Leave out the pictures and copy everything else in the records exactly.

^^^^^^^^

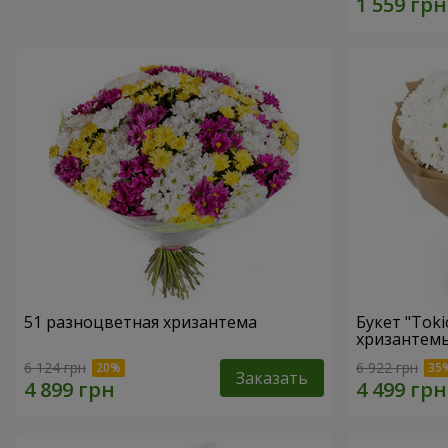
51 разноцветная хризантема
Букет "Toki
хризантем
6 124 грн
6 922 грн
Заказать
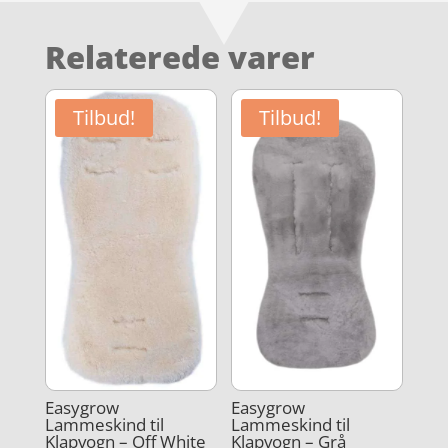
Relaterede varer
Tilbud!
Tilbud!
Easygrow
Easygrow
Lammeskind til
Lammeskind til
Klapvogn – Off White
Klapvogn – Grå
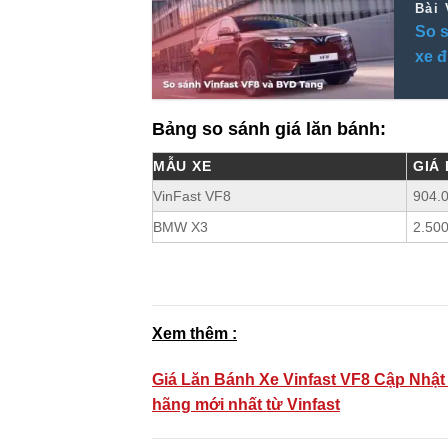
Bài 
So s
xe đ
Bảng so sánh giá lăn bánh:
MẪU XE
GIÁ
VinFast VF8
904.
BMW X3
2.50
Xem thêm :
Giá Lăn Bánh Xe Vinfast VF8 Cập Nhật
hãng mới nhất từ Vinfast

^^^^^^^^

◆ **OUTPUT OF THE EXERCISE**:
51 разноцветная хризантема
Букет "Toki
хризантем
6 124 грн
6 922 грн
Заказать
Relaterede varer
Tilbud!
Tilbud!
Easygrow
Easygrow
Lammeskind til
Lammeskind til
Klapvogn – Off White
Klapvogn – Grå
Bài 
So s
xe đ
Bảng so sánh giá lăn bánh:
MẪU XE
GIÁ
VinFast VF8
904.
BMW X3
2.50
Xem thêm :
Giá Lăn Bánh Xe Vinfast VF8 Cập Nhật
hãng mới nhất từ Vinfast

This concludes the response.